Defining the impact of detachment sensing proteins in ovarian cancer metastasis

About This Grant

Ovarian cancer is the most lethal gynecological cancer in the United States with poor survival due to extensive peritoneal metastasis. We discovered a previously uncharacterized early response signature to matrix detachment of high-grade serous adenocarcinoma cells, the most common ovarian cancer histologic subtype. This signature is associated with poor patient outcomes and distinct pro-metastatic signaling nodes. We find that the atypical GTPase RHOV, the most significantly induced gene in this signature, is essential for peritoneal metastasis in vivo, promoting anoikis resistance, invasion and clearance of mesothelial cells, an essential step in peritoneal metastasis. Our data reveals RHOV functions as a novel TGF-β/SMAD signaling integrator in OC, a previously uncharacterized function of this understudied GTPase. This finding represents a critical mechanistic link between early detachment responses and established pro-metastatic signaling pathways in ovarian cancer. Our overall hypothesis is that the rapid induction of the detachment response signature is a crucial step for initiating downstream signaling events necessary for ovarian cancer metastasis. Leveraging the PIs' complementary expertise in ovarian cancer research, we will use innovative approaches including in vivo CRISPR screens, auxin-inducible degradation systems, transcriptomics and imaging strategies in cell lines, xenograft tumors, and patient-derived models. In Aim1 we will identify essential genes within the clinically significant detachment response signature and delineate their convergent signaling pathways using unbiased functional genomics. In Aim 2 we will determine how RHOV and the detachment signature reprograms endocytic trafficking to change cellular signaling as exemplified by the TGF-β pathway and evaluate RHOV expression and the detachment signature as a biomarker for TGF-β inhibitor sensitivity.

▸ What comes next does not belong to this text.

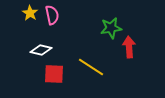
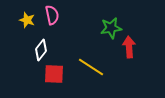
yellow star: moved 3 px left, 7 px down; rotated 14 degrees counterclockwise
white diamond: rotated 65 degrees counterclockwise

Defining the essential genes and downstream signaling of the detachment response including the novel RHOV- TGF-β/SMAD axis will identify key adaptations of metastatic ovarian cancer that can be targeted therapeutically. This work shifts the paradigm from studying late-stage adaptations to understanding the earliest events in the metastatic cascade, potentially leading to novel biomarker-guided precision medicine approaches for ovarian cancer patients.